> [WHAT YOU WILL DO]: Which of the lines below holds the string "Keuangan"? Copy every line that does.

:: INPUT DATA

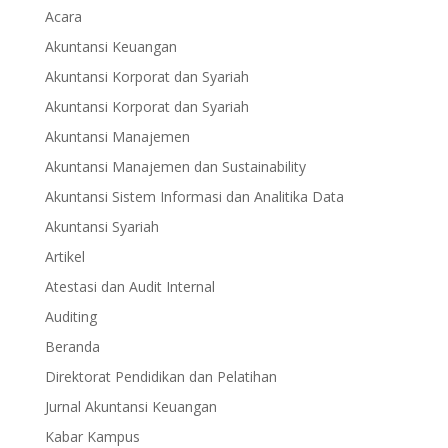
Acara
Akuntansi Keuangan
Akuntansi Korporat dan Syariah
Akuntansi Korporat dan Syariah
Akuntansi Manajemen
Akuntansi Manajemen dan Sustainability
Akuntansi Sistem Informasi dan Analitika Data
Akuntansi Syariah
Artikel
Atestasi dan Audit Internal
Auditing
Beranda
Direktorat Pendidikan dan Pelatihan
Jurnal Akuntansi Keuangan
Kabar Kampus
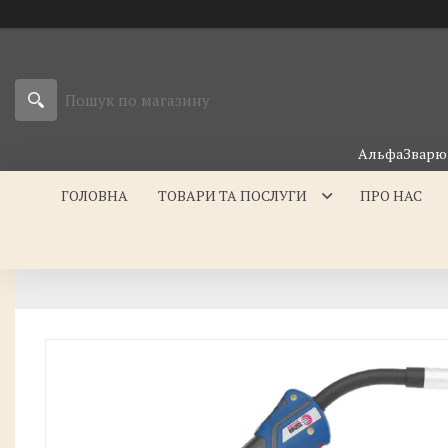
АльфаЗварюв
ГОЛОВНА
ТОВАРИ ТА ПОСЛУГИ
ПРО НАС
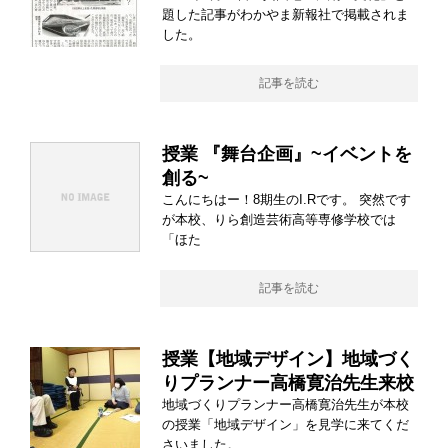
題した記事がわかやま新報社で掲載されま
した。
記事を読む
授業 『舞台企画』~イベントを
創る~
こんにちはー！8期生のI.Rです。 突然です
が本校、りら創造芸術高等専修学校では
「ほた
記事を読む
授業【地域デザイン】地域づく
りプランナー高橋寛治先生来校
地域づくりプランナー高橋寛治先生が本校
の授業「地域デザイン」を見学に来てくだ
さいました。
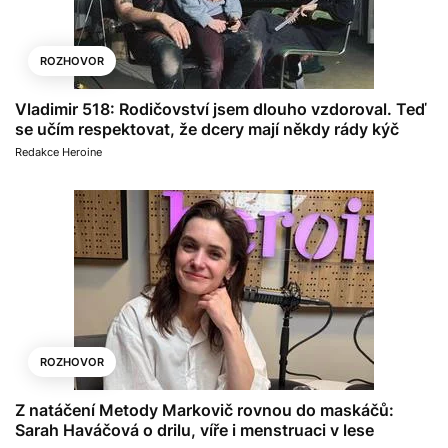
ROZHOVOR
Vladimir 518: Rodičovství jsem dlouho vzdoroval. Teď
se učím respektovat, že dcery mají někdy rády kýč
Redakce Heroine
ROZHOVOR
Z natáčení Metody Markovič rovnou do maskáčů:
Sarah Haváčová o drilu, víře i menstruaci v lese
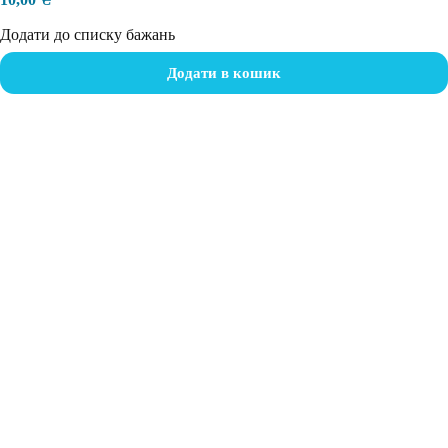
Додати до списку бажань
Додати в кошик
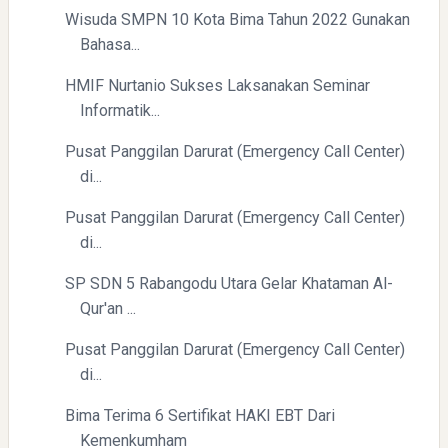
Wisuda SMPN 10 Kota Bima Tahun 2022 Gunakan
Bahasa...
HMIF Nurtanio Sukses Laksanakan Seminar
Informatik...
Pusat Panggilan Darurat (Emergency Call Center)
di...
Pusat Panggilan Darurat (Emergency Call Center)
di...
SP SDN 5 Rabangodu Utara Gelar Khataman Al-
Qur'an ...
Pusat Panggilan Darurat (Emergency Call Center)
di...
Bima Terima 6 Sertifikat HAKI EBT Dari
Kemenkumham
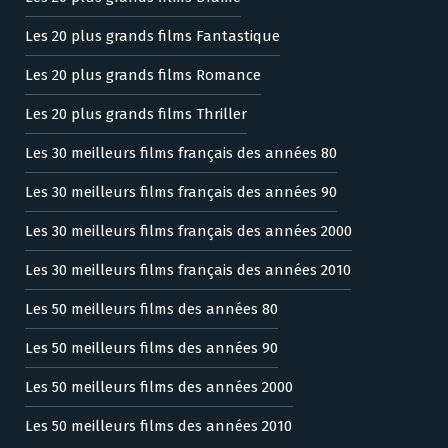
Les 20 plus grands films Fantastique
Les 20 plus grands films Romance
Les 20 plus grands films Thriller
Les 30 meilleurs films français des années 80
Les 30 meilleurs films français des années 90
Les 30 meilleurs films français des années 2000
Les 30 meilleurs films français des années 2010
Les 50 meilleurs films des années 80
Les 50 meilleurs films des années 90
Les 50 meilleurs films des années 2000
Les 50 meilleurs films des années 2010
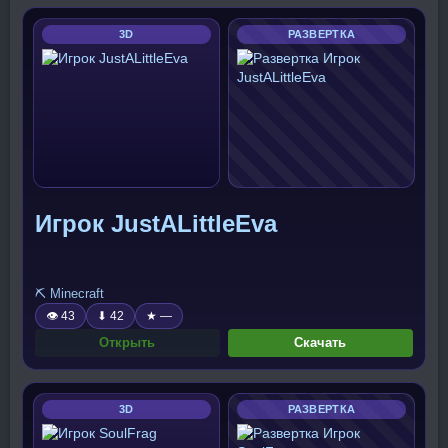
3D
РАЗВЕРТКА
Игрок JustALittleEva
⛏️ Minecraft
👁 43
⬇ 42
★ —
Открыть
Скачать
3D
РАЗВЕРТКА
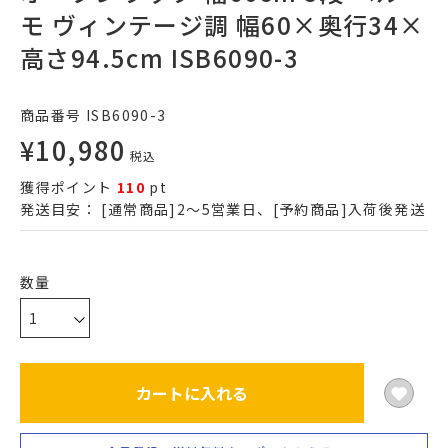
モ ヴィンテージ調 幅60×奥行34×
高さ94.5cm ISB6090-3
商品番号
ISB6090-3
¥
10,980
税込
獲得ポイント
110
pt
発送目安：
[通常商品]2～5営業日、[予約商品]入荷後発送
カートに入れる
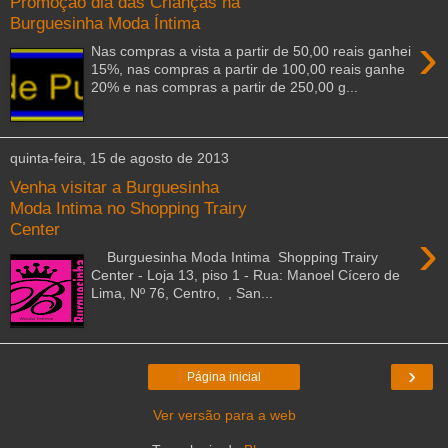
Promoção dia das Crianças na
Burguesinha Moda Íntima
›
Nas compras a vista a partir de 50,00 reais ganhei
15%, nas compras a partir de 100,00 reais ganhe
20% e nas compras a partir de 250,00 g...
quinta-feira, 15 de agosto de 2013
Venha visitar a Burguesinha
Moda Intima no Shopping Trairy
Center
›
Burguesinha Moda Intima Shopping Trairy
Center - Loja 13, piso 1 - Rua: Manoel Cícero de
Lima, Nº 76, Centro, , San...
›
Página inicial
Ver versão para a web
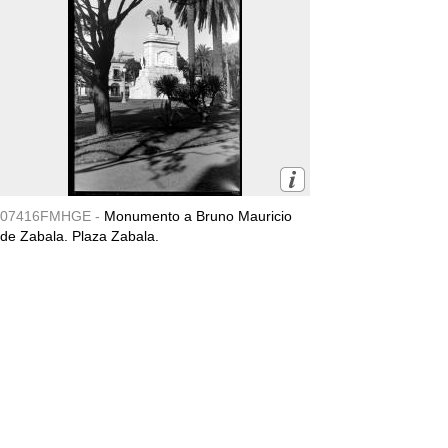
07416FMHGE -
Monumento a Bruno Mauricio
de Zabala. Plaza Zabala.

::::

> [EXERCISE RESPONSE]:
Akuntansi Keuangan
Jurnal Akuntansi Keuangan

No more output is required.